There has to be a better way.

Please show it to me God.

February 12, 2001 – Monday – 7:00 p.m.

I’m sitting in my new home. I do not live here fully yet, but my heart is here. Ann and I will live in this studio apartment in early June after we return from our honeymoon. I wonder how long we’ll stay.

My brother Nate turns 16 today. How crazy! I was only 8-years-old when he was born.

My family has gone through a lot recently. I don’t think I’ve written about it at all. Henry went through some sort of mental illness spell, but he is beginning to come around. Mom called me on her new cell phone tonight. Nate got on the call and said that she got so into reading the instructions about it that she forgot she was running a bath and ended up flooding the bathroom.

My small group had a fantastic time swing dancing the other night. I enjoy them so much. I’m glad Anna and I go there together; our love has become worship to God. All we seem to do is praise Him for what he placed in the other that we’ll benefit from. I am amazed every day.

I’ve never known a love like this. All this time, through all these journals, from Veronica to Marie, it was Anna all along.

I feel stupid.

I feel human.

But I am forgiven, and I am loved.

So much time has passed since I began these journals. I tried to seek after God, I tried to find a good woman, and I tried to become a filmmaker. I also tried to be a good friend and neighbor to all those around me. Overall, I think I did okay. I just showed up and let God do His thing. I’ve traveled everywhere from California to South Africa, and this whole time my future wife was in Florida.

In the end, all these journals told the story of how God brought me to Anna.

February 6, 2001 – Tuesday – 7:58 a.m.

One hundred nine days remain.

Spring want so desperately to begin here in Virginia, but winter is standing firm. It is going to be a busy spring. I’ve got two films to finish, wrap up my thesis, graduate from graduate school, get married, go on my honeymoon, and those are just the big events. There are so many little videos I need to complete between now and then, plus I’m still working in the bookstore and planning the wedding.

Life is fun.

Anna and I spend most of our time discussing our future together. We’ve talked of moving to so many places, everywhere from North Carolina to Montana. Who knows where we will end up, but I sure like discussing my future with her.

I’m so excited to marry her. I love her more than I thought possible. In 109 days I will die and be reborn. She is not my savior, but God will change me on that day.

Vince is trying his best to come up from Bolivia. I miss all my Lees-McRae friends. I’m so thankful for that season of my life.

Four year there, ’94-’98, and nearly three years here, ’98-01.

In 11 days I will be 24 and a half years old.

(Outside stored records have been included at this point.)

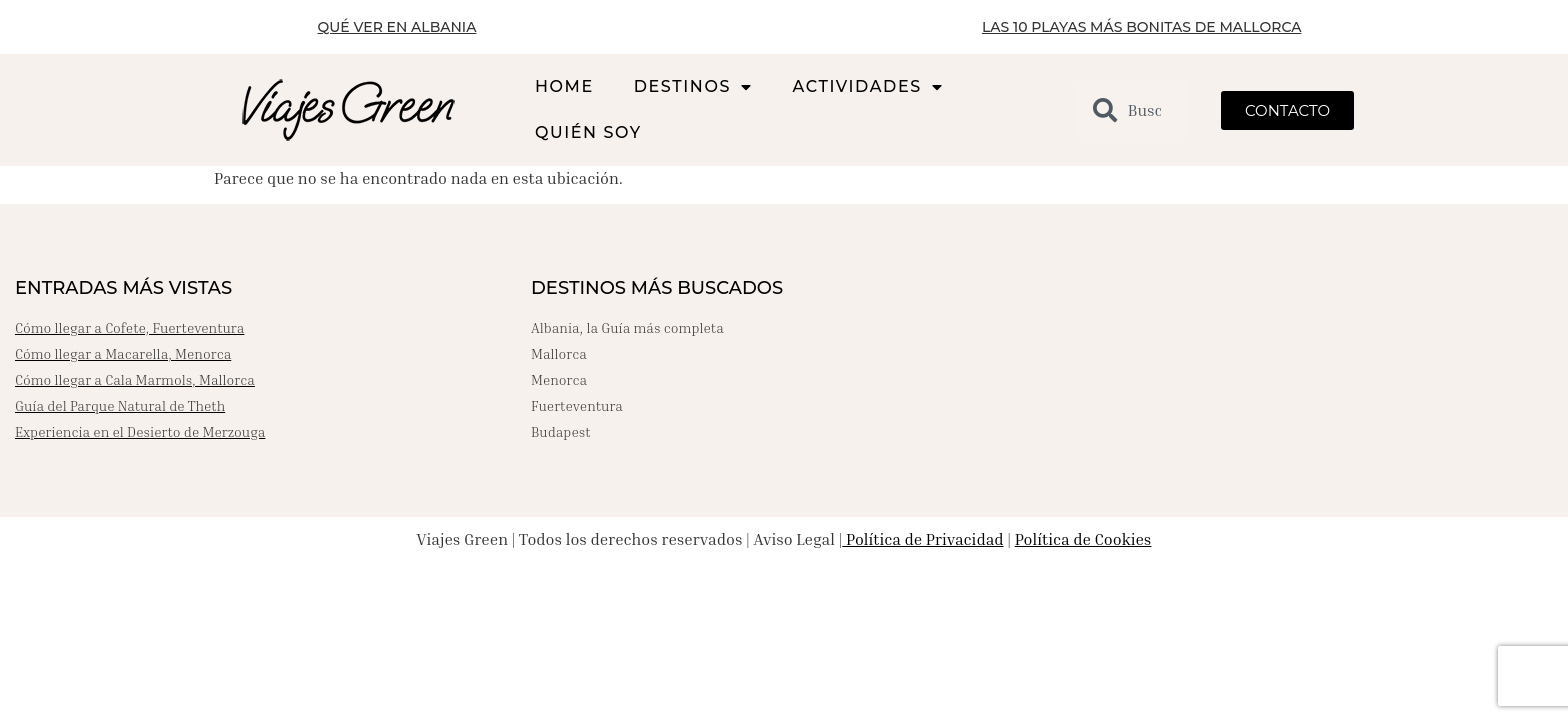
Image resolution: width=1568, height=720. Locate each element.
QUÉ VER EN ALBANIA (397, 27)
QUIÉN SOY (588, 132)
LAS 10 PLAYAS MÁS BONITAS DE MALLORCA (1142, 27)
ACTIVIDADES (868, 87)
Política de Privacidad (922, 539)
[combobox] (1133, 110)
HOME (564, 86)
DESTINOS (693, 87)
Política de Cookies (1083, 539)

January 6, 2001 – Saturday – 10:00 a.m.

It has been a week since I asked Anna to marry me. What a beautiful week; people have been freaking out. Everyone is blessing us like crazy and are so happy for us. Some are super surprised, for they didn’t even know we knew each other.

We are planning our wedding together and I’m planning the honeymoon. It will be beautiful. We decided May 26th in her hometown would be a bit easier than July 7th. That’s four and a half months away.

Anna is going to have her good friend Steve in her bridal party and I’m going to have Lindy as one of my “groomsmen.” How cool! Hopefully, Vince will be able to come up from Bolivia and be my best man.

I just love this stuff. I love planning my life with Anna. She is perfection. God saved the best for last.

So, I will be a husband before I turn 25-years-old. All these years, her name was always Anna. It was never Veronica, never Ryan, never Jeni, never Emily, never Sarah, never Marie, nor any other girl. It was always Anna, and she turns 23 in 19 days.